- Opening Delimiter -

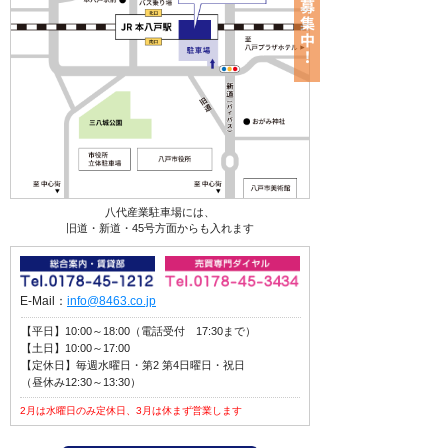
八代産業駐車場には、
旧道・新道・45号方面からも入れます
E-Mail：
info@8463.co.jp
【平日】10:00～18:00（電話受付 17:30まで）
【土日】10:00～17:00
【定休日】毎週水曜日・第2 第4日曜日・祝日
（昼休み12:30～13:30）
2月は水曜日のみ定休日、3月は休まず営業します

- Closing Delimiter -

Directions for this task => Would you print the line containing "旧道・新道・45号方面からも入れます" and every line after it up to the end of the listing above, exactly, and nothing else?

Response below =>
旧道・新道・45号方面からも入れます
E-Mail：
info@8463.co.jp
【平日】10:00～18:00（電話受付 17:30まで）
【土日】10:00～17:00
【定休日】毎週水曜日・第2 第4日曜日・祝日
（昼休み12:30～13:30）
2月は水曜日のみ定休日、3月は休まず営業します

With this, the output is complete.